**What is being asked:** Nothing in the entries may change when you repeat them, and no images may appear.

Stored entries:
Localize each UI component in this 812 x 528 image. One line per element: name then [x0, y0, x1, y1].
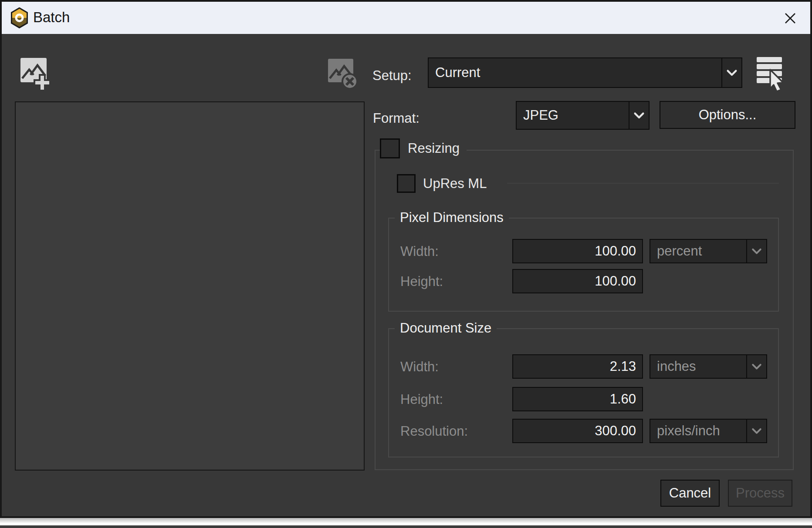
process-button: Process [728, 480, 792, 507]
file-list-panel[interactable] [15, 101, 365, 471]
pixel-dimensions-title: Pixel Dimensions [395, 210, 509, 225]
dialog-body: Setup: Current Format: JPEG [2, 34, 810, 516]
ds-width-label: Width: [400, 359, 439, 375]
close-button[interactable] [779, 7, 802, 30]
format-combobox-value: JPEG [517, 102, 629, 129]
ds-resolution-unit-combobox: pixels/inch [650, 419, 767, 443]
resizing-checkbox[interactable] [380, 138, 400, 158]
chevron-down-icon [746, 240, 766, 262]
cancel-button[interactable]: Cancel [660, 480, 720, 507]
pixel-dimensions-group [388, 218, 779, 312]
chevron-down-icon [746, 420, 766, 442]
window-title: Batch [33, 9, 70, 26]
on1-logo-icon [10, 7, 28, 28]
ds-resolution-unit-value: pixels/inch [650, 420, 746, 442]
cancel-button-label: Cancel [669, 485, 711, 501]
pd-width-unit-combobox: percent [650, 239, 767, 263]
ds-height-input[interactable] [512, 387, 643, 411]
upres-group-line [507, 183, 779, 184]
pd-width-unit-value: percent [650, 240, 746, 262]
batch-dialog: Batch [0, 0, 812, 518]
close-icon [782, 10, 799, 27]
resizing-label: Resizing [408, 141, 460, 156]
remove-images-icon [327, 57, 359, 91]
process-button-label: Process [736, 485, 785, 501]
chevron-down-icon [721, 58, 741, 87]
document-size-title: Document Size [395, 320, 497, 336]
options-button[interactable]: Options... [660, 101, 795, 129]
ds-resolution-input[interactable] [512, 419, 643, 443]
add-images-icon[interactable] [19, 57, 52, 91]
pd-width-input[interactable] [512, 239, 643, 263]
ds-width-input[interactable] [512, 354, 643, 379]
titlebar: Batch [2, 2, 810, 34]
apply-preset-icon[interactable] [755, 56, 788, 92]
options-button-label: Options... [699, 107, 757, 123]
pd-width-label: Width: [400, 244, 439, 259]
setup-combobox[interactable]: Current [428, 57, 742, 88]
setup-label: Setup: [372, 68, 412, 84]
upres-ml-checkbox[interactable] [397, 174, 416, 193]
ds-height-label: Height: [400, 392, 443, 407]
upres-ml-label: UpRes ML [423, 176, 487, 192]
setup-combobox-value: Current [429, 58, 721, 87]
pd-height-label: Height: [400, 274, 443, 289]
chevron-down-icon [746, 355, 766, 378]
resizing-legend: Resizing [380, 138, 467, 158]
format-label: Format: [373, 111, 420, 126]
format-combobox[interactable]: JPEG [516, 101, 650, 130]
pd-height-input[interactable] [512, 269, 643, 293]
chevron-down-icon [629, 102, 649, 129]
window-behind-edge [0, 525, 812, 528]
ds-width-unit-combobox: inches [650, 354, 767, 379]
ds-resolution-label: Resolution: [400, 424, 468, 439]
ds-width-unit-value: inches [650, 355, 746, 378]
screen: Batch [0, 0, 812, 528]
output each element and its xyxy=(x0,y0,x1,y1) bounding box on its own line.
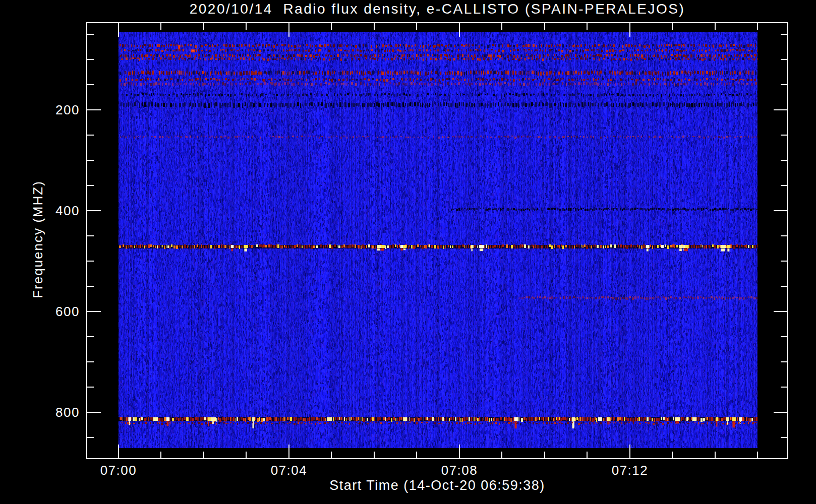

**Task answer:**
Localize each UI component in this 812 x 528 image. One line per element: name then [x0, y0, x1, y1].
process-button: Process [728, 480, 792, 507]
file-list-panel[interactable] [15, 101, 365, 471]
pixel-dimensions-title: Pixel Dimensions [395, 210, 509, 225]
dialog-body: Setup: Current Format: JPEG [2, 34, 810, 516]
ds-width-label: Width: [400, 359, 439, 375]
close-button[interactable] [779, 7, 802, 30]
format-combobox-value: JPEG [517, 102, 629, 129]
ds-resolution-unit-combobox: pixels/inch [650, 419, 767, 443]
resizing-checkbox[interactable] [380, 138, 400, 158]
chevron-down-icon [746, 240, 766, 262]
cancel-button[interactable]: Cancel [660, 480, 720, 507]
pixel-dimensions-group [388, 218, 779, 312]
chevron-down-icon [746, 420, 766, 442]
window-title: Batch [33, 9, 70, 26]
on1-logo-icon [10, 7, 28, 28]
ds-resolution-unit-value: pixels/inch [650, 420, 746, 442]
cancel-button-label: Cancel [669, 485, 711, 501]
pd-width-unit-combobox: percent [650, 239, 767, 263]
ds-height-input[interactable] [512, 387, 643, 411]
upres-group-line [507, 183, 779, 184]
pd-width-unit-value: percent [650, 240, 746, 262]
batch-dialog: Batch [0, 0, 812, 518]
close-icon [782, 10, 799, 27]
resizing-label: Resizing [408, 141, 460, 156]
remove-images-icon [327, 57, 359, 91]
process-button-label: Process [736, 485, 785, 501]
chevron-down-icon [721, 58, 741, 87]
document-size-title: Document Size [395, 320, 497, 336]
options-button[interactable]: Options... [660, 101, 795, 129]
ds-resolution-input[interactable] [512, 419, 643, 443]
add-images-icon[interactable] [19, 57, 52, 91]
pd-width-input[interactable] [512, 239, 643, 263]
ds-width-input[interactable] [512, 354, 643, 379]
titlebar: Batch [2, 2, 810, 34]
apply-preset-icon[interactable] [755, 56, 788, 92]
options-button-label: Options... [699, 107, 757, 123]
pd-width-label: Width: [400, 244, 439, 259]
setup-combobox[interactable]: Current [428, 57, 742, 88]
setup-label: Setup: [372, 68, 412, 84]
upres-ml-checkbox[interactable] [397, 174, 416, 193]
ds-height-label: Height: [400, 392, 443, 407]
upres-ml-label: UpRes ML [423, 176, 487, 192]
setup-combobox-value: Current [429, 58, 721, 87]
pd-height-label: Height: [400, 274, 443, 289]
chevron-down-icon [746, 355, 766, 378]
resizing-legend: Resizing [380, 138, 467, 158]
format-label: Format: [373, 111, 420, 126]
format-combobox[interactable]: JPEG [516, 101, 650, 130]
pd-height-input[interactable] [512, 269, 643, 293]
chevron-down-icon [629, 102, 649, 129]
window-behind-edge [0, 525, 812, 528]
ds-width-unit-combobox: inches [650, 354, 767, 379]
ds-resolution-label: Resolution: [400, 424, 468, 439]
ds-width-unit-value: inches [650, 355, 746, 378]
screen: Batch [0, 0, 812, 528]
output each element and its xyxy=(x0,y0,x1,y1) bounding box on its own line.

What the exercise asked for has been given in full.